Of course (and unfortunately), cinema has yet to find its Shakespeares, its Virgils, its Miltons—which does not lessen the achievements of Muybridge, Edison, the Lumières, and others. But they have applied mere mechanical technology to the rules that have governed pictorial representation and the composition within a frame. Perhaps, then, the first cinematographic artists will rise within the ranks of the technicians themselves; like any of the arts, the technical will merge with technique and—I write without over-much embarrassment—"genius" to give us more than, for instance, The New Kiss.

My first thought was that this version is merely a bit longer, a bit more intimate (the woman seems especially taken with the opportunity of being kissed—and kissing—with regularity); but in another sense not so, having lost the spontaneity of the original Irwin-Rice moment—or something more: again that word, "experience." The first Kiss seemed a living thing, and powerful, changing in mere seconds much within me.

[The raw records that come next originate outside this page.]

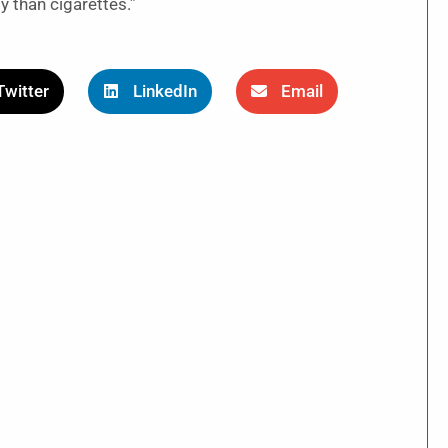
y than cigarettes.”
Twitter
LinkedIn
Email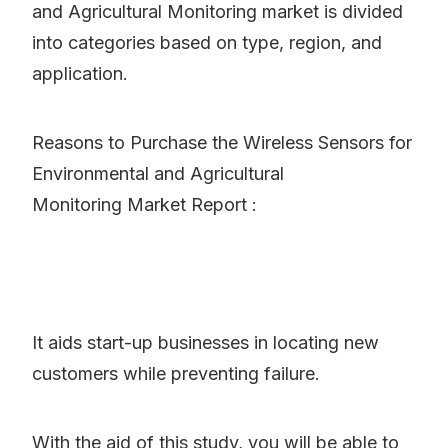
and Agricultural Monitoring market is divided
into categories based on type, region, and
application.
Reasons to Purchase the Wireless Sensors for
Environmental and Agricultural
Monitoring Market Report :
It aids start-up businesses in locating new
customers while preventing failure.
With the aid of this study, you will be able to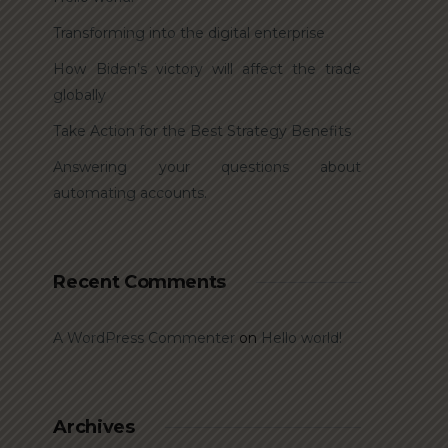
Transforming into the digital enterprise
How Biden’s victory will affect the trade
globally
Take Action for the Best Strategy Benefits
Answering your questions about
automating accounts.
Recent Comments
A WordPress Commenter
on
Hello world!
Archives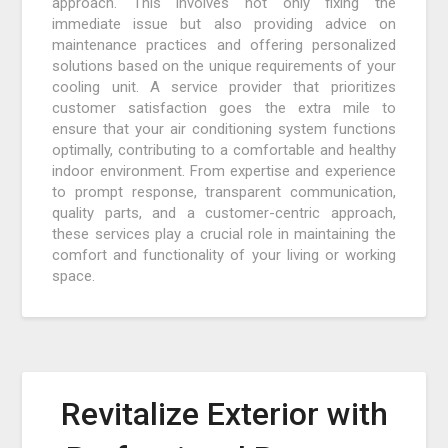
approach. This involves not only fixing the
immediate issue but also providing advice on
maintenance practices and offering personalized
solutions based on the unique requirements of your
cooling unit. A service provider that prioritizes
customer satisfaction goes the extra mile to
ensure that your air conditioning system functions
optimally, contributing to a comfortable and healthy
indoor environment. From expertise and experience
to prompt response, transparent communication,
quality parts, and a customer-centric approach,
these services play a crucial role in maintaining the
comfort and functionality of your living or working
space.
Revitalize Exterior with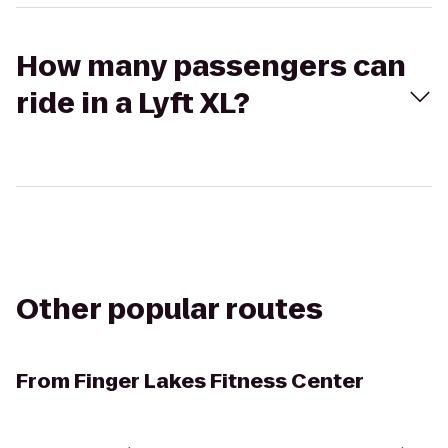
How many passengers can
ride in a Lyft XL?
Other popular routes
From
Finger Lakes Fitness Center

This new Kiss reminds us of its original, but does not re-imagine it, nor does it even hint it desires to. If it adds something new, it is the man's insistence on looking at the camera, even winking at the audience. At first it seemed we, in being acknowledged as spectators, were being invited into the moment. But his demeanor seemed proprietary, his wink a sign of his favored position within the camera itself—and so, having been acknowledged, we are actually distanced, made to see that we are explicitly viewers—and almost illicitly so. Our posture as we bent to view the already-old Kinetescope "peephole" now becomes discomfiting as we sit and watch the projected image; and this scolding moment may actually be quite significant: Already the cinema asks us to recognize our role, as we conspire with the camera to conjure and control these silent ghosts. If, then, we are to find cinema genius, it seems we'll have to look not merely behind the camera and on the screen, but in the audience itself. We will all have to make room for this leap—forward? into the dark? We shall, if I may state the obvious, see.